Institué par le décret 2002-788 du 3 mai 2002 modifié, ce compte épargne-temps « permet à son titulaire d'accumuler des droits à congés rémunérés. Il est ouvert à la demande de l'agent, qui est informé annuellement des droits épargnés et consommés ».
Il est ouvert à tous les agents, (titulaires et non titulaires à condition qu’ils aient accompli au moins une année de service) hormis les stagiaires.
Sur ce compte peuvent être placés 22 jours par an avec des reports :
• De congés annuels (5 maximum par an)
• D’heures ou jours de réduction du temps de travail (15 maximum par an)
• D’heures supplémentaires (maximum : la moitié des heures non indemnisées).
L’agent demeure parfaitement libre de ne pas alimenter ce compte avec des heures supplémentaires; dans ce cas il appartiendra à son employeur de lui rémunérer les heures accomplies ou d’organiser l’activité de manière à lui permettre de les récupérer.
Par contre il n’existe pas de délai spécifié pour la mise en œuvre effective de ces récupérations.
Aussi, certains agents prendront l’initiative de poser à plusieurs reprise des récupérations, quitte à se voir opposer un refus afin d’être en mesure d’établir la preuve de ce refus.
Mais en cas de refus de récupération et en l’absence de paiement au terme de l’année au cours de laquelle les heures supplémentaires ont été accomplies l’agent concerné pourrait alors s’estimer fondé à engager un recours indemnitaire contre employeur, avec le concours d’un avocat.
Gilles Rivallan, juriste
Quid des heures de travail supplémentaires en cas de démission du fonctionnaire de la FPH ?
Quid des heures de travail supplémentaires en cas de démission du fonctionnaire de la FPH ?
S’agissant des heures de travail supplémentaires, en vertu du décret n°2002-598 du 25 avril 2002, elles peuvent être soit récupérées soit indemnisées.
En l’absence de dispositions spéciales applicables en cas de démission de l’agent, cette réglementation s’applique à l’agent ayant effectué des heures de travail supplémentaires.
Le choix n’appartient pas à l’agent public, mais revient au Directeur de l’Etablissement.
Christine Bui-Quang, juriste
Quelles sont les règles applicables en matière de durée quotidienne du travail dans les établissements publics de santé ?

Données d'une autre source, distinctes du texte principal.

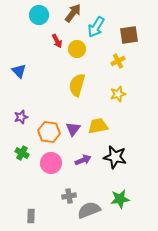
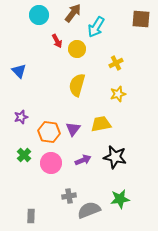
brown square: moved 12 px right, 16 px up; rotated 12 degrees clockwise
yellow cross: moved 2 px left, 2 px down
yellow trapezoid: moved 3 px right, 2 px up
green cross: moved 2 px right, 2 px down; rotated 16 degrees clockwise
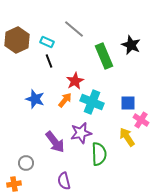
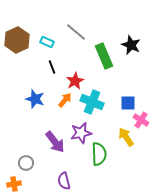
gray line: moved 2 px right, 3 px down
black line: moved 3 px right, 6 px down
yellow arrow: moved 1 px left
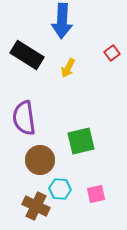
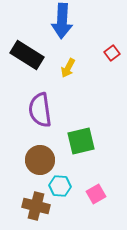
purple semicircle: moved 16 px right, 8 px up
cyan hexagon: moved 3 px up
pink square: rotated 18 degrees counterclockwise
brown cross: rotated 12 degrees counterclockwise
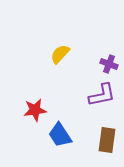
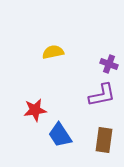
yellow semicircle: moved 7 px left, 2 px up; rotated 35 degrees clockwise
brown rectangle: moved 3 px left
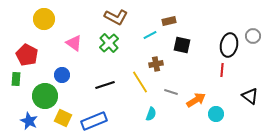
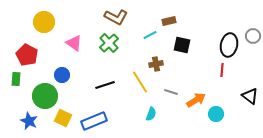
yellow circle: moved 3 px down
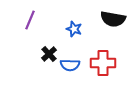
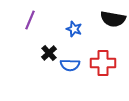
black cross: moved 1 px up
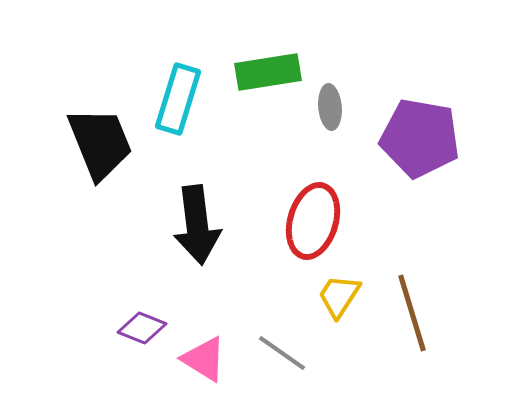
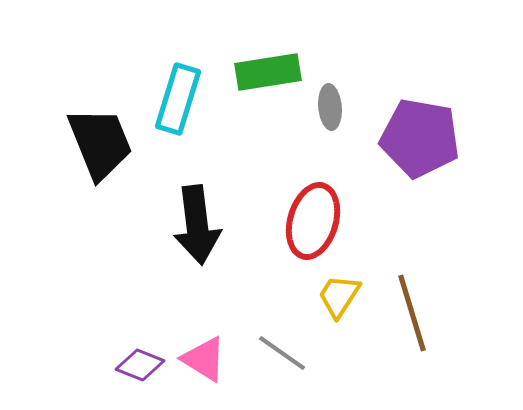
purple diamond: moved 2 px left, 37 px down
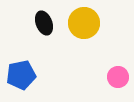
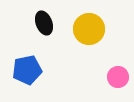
yellow circle: moved 5 px right, 6 px down
blue pentagon: moved 6 px right, 5 px up
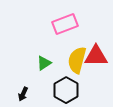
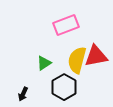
pink rectangle: moved 1 px right, 1 px down
red triangle: rotated 10 degrees counterclockwise
black hexagon: moved 2 px left, 3 px up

Les règles applicables à la durée quotidienne du travail, continue ou discontinue, dans les établissements publics de santé, sont précisées par le décret 2002-9 du 4 janvier 2002 :
« en cas de travail continu, la durée quotidienne de travail ne peut excéder 9 heures pour les équipes de jour, 10 heures pour les équipes de nuit. Toutefois, lorsque les contraintes de continuité du service public l’exigent en permanence, le chef d’établissement peut, après avis du comité technique d’établissement ou du comité technique paritaire, déroger à la durée quotidienne du travail fixée pour les agents en travail continu, sans que l’amplitude de la journée de travail ne puisse dépasser 12 heures ».
Au terme de l’article 8 du décret précité, l’aménagement et la répartition des horaires de travail sont fixés par le chef d’établissement, compte tenu de la nécessité et d’assurer la continuité des soins ou de la prise en charge des usagers.

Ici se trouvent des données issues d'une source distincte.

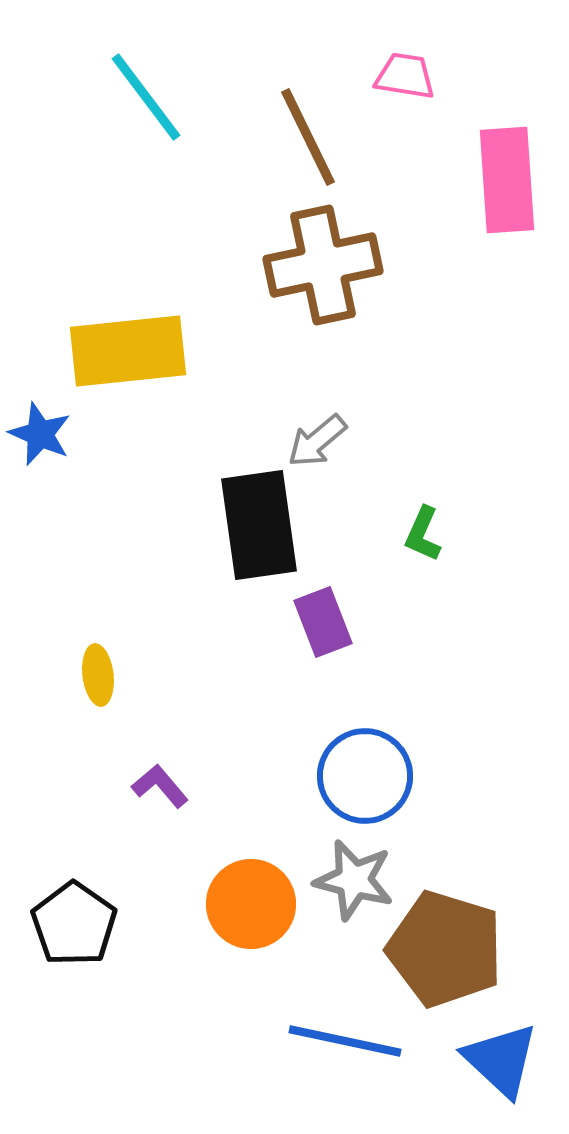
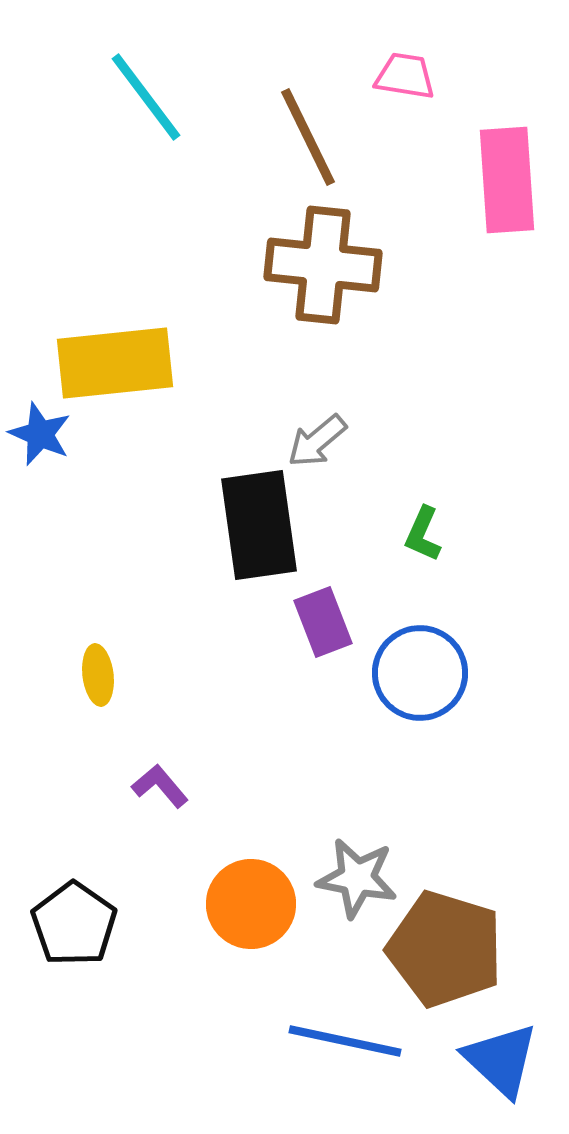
brown cross: rotated 18 degrees clockwise
yellow rectangle: moved 13 px left, 12 px down
blue circle: moved 55 px right, 103 px up
gray star: moved 3 px right, 2 px up; rotated 4 degrees counterclockwise
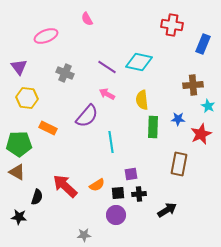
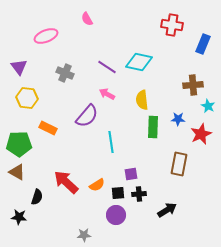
red arrow: moved 1 px right, 4 px up
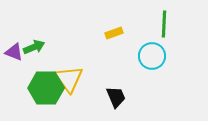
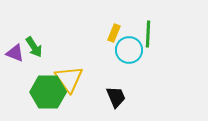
green line: moved 16 px left, 10 px down
yellow rectangle: rotated 48 degrees counterclockwise
green arrow: rotated 80 degrees clockwise
purple triangle: moved 1 px right, 1 px down
cyan circle: moved 23 px left, 6 px up
green hexagon: moved 2 px right, 4 px down
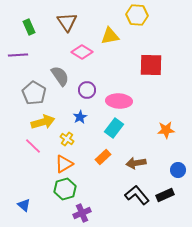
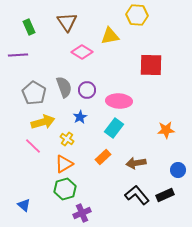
gray semicircle: moved 4 px right, 11 px down; rotated 15 degrees clockwise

Si le comité technique d’établissement ou le comité technique paritaire ont été régulièrement consultés, l’horaire quotidien pratiqué est alors licite.
Gilles Rivallan, juriste
Indemnités
L’agent qui utilise son véhicule personnel pour les besoins du service peut-il être indemnisé ?
Le texte fixant les modalités de règlement des frais occasionnés par les déplacements des fonctionnaires et agent de la fonction publique hospitalière est le décret n°92-566 du 25 juin 1992.
L’article 29 prévoit que « Les agents peuvent utiliser leur véhicule personnel pour les besoins du service sur autorisation de l'autorité mentionnée au deuxième alinéa de l'article 6 du présent décret et sous réserve que les intéressés satisfassent aux conditions prévues en matière d'assurances par l'article 33 du présent décret. (…) L'agent autorisé à utiliser son véhicule personnel pour les besoins du service peut être indemnisé de ses frais de transport sur la base des indemnités kilométriques prévues aux articles 30 et 31 du présent décret. (…).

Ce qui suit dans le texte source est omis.